** GIVEN INFORMATION follows **

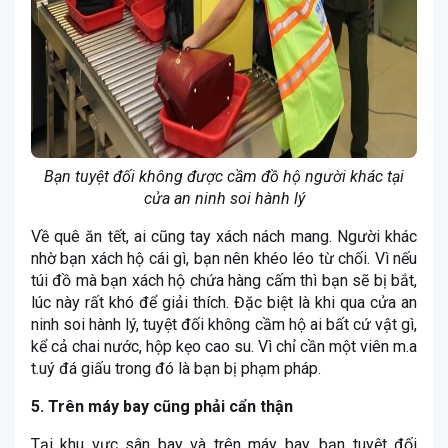
Bạn tuyệt đối không được cầm đồ hộ người khác tại
cửa an ninh soi hành lý
Về quê ăn tết, ai cũng tay xách nách mang. Người khác
nhờ bạn xách hộ cái gì, bạn nên khéo léo từ chối. Vì nếu
túi đồ mà bạn xách hộ chứa hàng cấm thì bạn sẽ bị bắt,
lúc này rất khó để giải thích. Đặc biệt là khi qua cửa an
ninh soi hành lý, tuyệt đối không cầm hộ ai bất cứ vật gì,
kể cả chai nước, hộp kẹo cao su. Vì chỉ cần một viên m.a
t.uý đá giấu trong đó là bạn bị phạm pháp.
5. Trên máy bay cũng phải cẩn thận
Tại khu vực sân bay và trên máy bay, bạn tuyệt đối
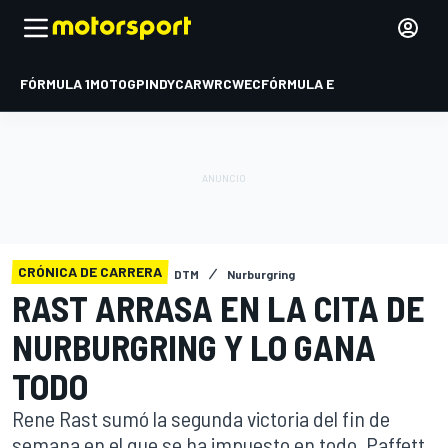
FÓRMULA 1
MOTOGP
INDYCAR
WRC
WEC
FÓRMULA E
CRÓNICA DE CARRERA
DTM
Nurburgring
RAST ARRASA EN LA CITA DE
NURBURGRING Y LO GANA
TODO
Rene Rast sumó la segunda victoria del fin de
semana en el que se ha impuesto en todo. Paffett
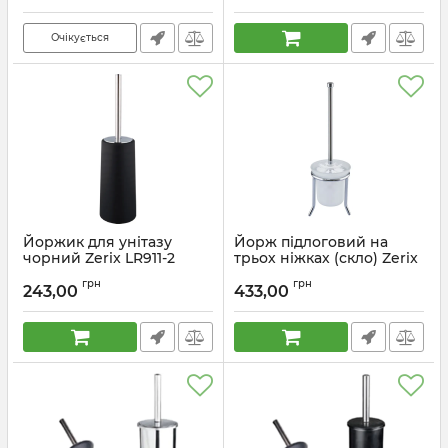
Очікується
Йоржик для унітазу
Йорж підлоговий на
чорний Zerix LR911-2
трьох ніжках (скло) Zerix
(ZX2711)
AFB-905 (ZX5076)
грн
грн
243,00
433,00
Артикул:
ZX2711
Артикул:
ZX5076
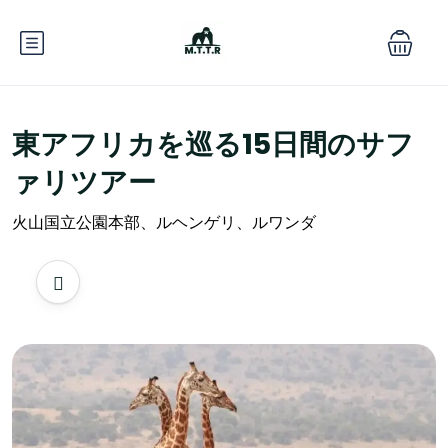
東アフリカを巡る15日間のサフ
ァリツアー
火山国立公園本部、ルヘンゲリ、ルワンダ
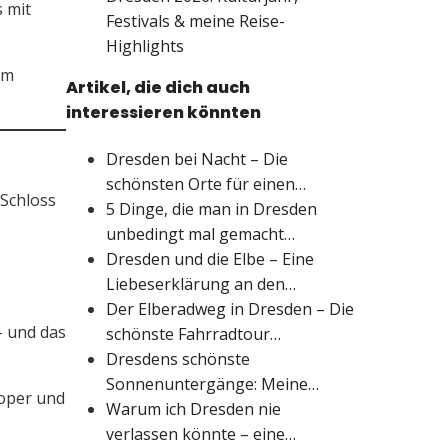
 mit
Festivals & meine Reise-
Highlights
em
Artikel, die dich auch
interessieren könnten
Dresden bei Nacht – Die
schönsten Orte für einen…
 Schloss
5 Dinge, die man in Dresden
unbedingt mal gemacht…
Dresden und die Elbe – Eine
Liebeserklärung an den…
Der Elberadweg in Dresden – Die
– und das
schönste Fahrradtour…
Dresdens schönste
Sonnenuntergänge: Meine…
roper und
Warum ich Dresden nie
verlassen könnte – eine…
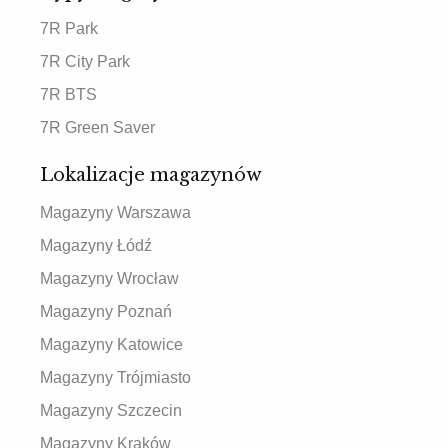
7R Park
7R City Park
7R BTS
7R Green Saver
Lokalizacje magazynów
Magazyny Warszawa
Magazyny Łódź
Magazyny Wrocław
Magazyny Poznań
Magazyny Katowice
Magazyny Trójmiasto
Magazyny Szczecin
Magazyny Kraków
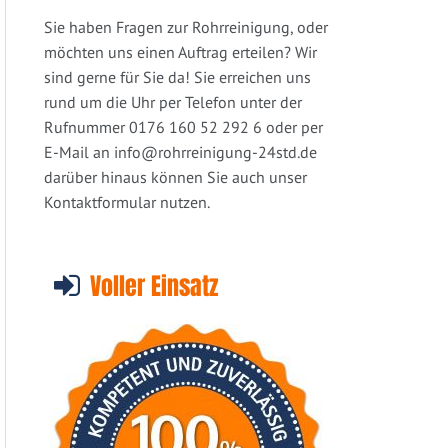
Sie haben Fragen zur Rohrreinigung, oder
möchten uns einen Auftrag erteilen? Wir
sind gerne für Sie da! Sie erreichen uns
rund um die Uhr per Telefon unter der
Rufnummer 0176 160 52 292 6 oder per
E-Mail an
info@rohrreinigung-24std.de
darüber hinaus können Sie auch unser
Kontaktformular nutzen.
Voller Einsatz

** End of GIVEN INFORMATION **

Although the entries contain pictures, reproduce only the rest, exactly as written.

Bạn tuyệt đối không được cầm đồ hộ người khác tại
cửa an ninh soi hành lý
Về quê ăn tết, ai cũng tay xách nách mang. Người khác
nhờ bạn xách hộ cái gì, bạn nên khéo léo từ chối. Vì nếu
túi đồ mà bạn xách hộ chứa hàng cấm thì bạn sẽ bị bắt,
lúc này rất khó để giải thích. Đặc biệt là khi qua cửa an
ninh soi hành lý, tuyệt đối không cầm hộ ai bất cứ vật gì,
kể cả chai nước, hộp kẹo cao su. Vì chỉ cần một viên m.a
t.uý đá giấu trong đó là bạn bị phạm pháp.
5. Trên máy bay cũng phải cẩn thận
Tại khu vực sân bay và trên máy bay, bạn tuyệt đối
FÓRMULA 1
MOTOGP
INDYCAR
WRC
WEC
FÓRMULA E
CRÓNICA DE CARRERA
DTM
Nurburgring
RAST ARRASA EN LA CITA DE
NURBURGRING Y LO GANA
TODO
Rene Rast sumó la segunda victoria del fin de
semana en el que se ha impuesto en todo. Paffett
Очікується
Йоржик для унітазу
Йорж підлоговий на
чорний Zerix LR911-2
трьох ніжках (скло) Zerix
(ZX2711)
AFB-905 (ZX5076)
грн
грн
243,00
433,00
Артикул:
ZX2711
Артикул:
ZX5076
東アフリカを巡る15日間のサフ
ァリツアー
火山国立公園本部、ルヘンゲリ、ルワンダ
 mit
Festivals & meine Reise-
Highlights
em
Artikel, die dich auch
interessieren könnten
Dresden bei Nacht – Die
schönsten Orte für einen…
 Schloss
5 Dinge, die man in Dresden
unbedingt mal gemacht…
Dresden und die Elbe – Eine
Liebeserklärung an den…
Der Elberadweg in Dresden – Die
– und das
schönste Fahrradtour…
Dresdens schönste
Sonnenuntergänge: Meine…
roper und
Warum ich Dresden nie
verlassen könnte – eine…
7R Park
7R City Park
7R BTS
7R Green Saver
Lokalizacje magazynów
Magazyny Warszawa
Magazyny Łódź
Magazyny Wrocław
Magazyny Poznań
Magazyny Katowice
Magazyny Trójmiasto
Magazyny Szczecin
Magazyny Kraków
Sie haben Fragen zur Rohrreinigung, oder
möchten uns einen Auftrag erteilen? Wir
sind gerne für Sie da! Sie erreichen uns
rund um die Uhr per Telefon unter der
Rufnummer 0176 160 52 292 6 oder per
E-Mail an
info@rohrreinigung-24std.de
darüber hinaus können Sie auch unser
Kontaktformular nutzen.
Voller Einsatz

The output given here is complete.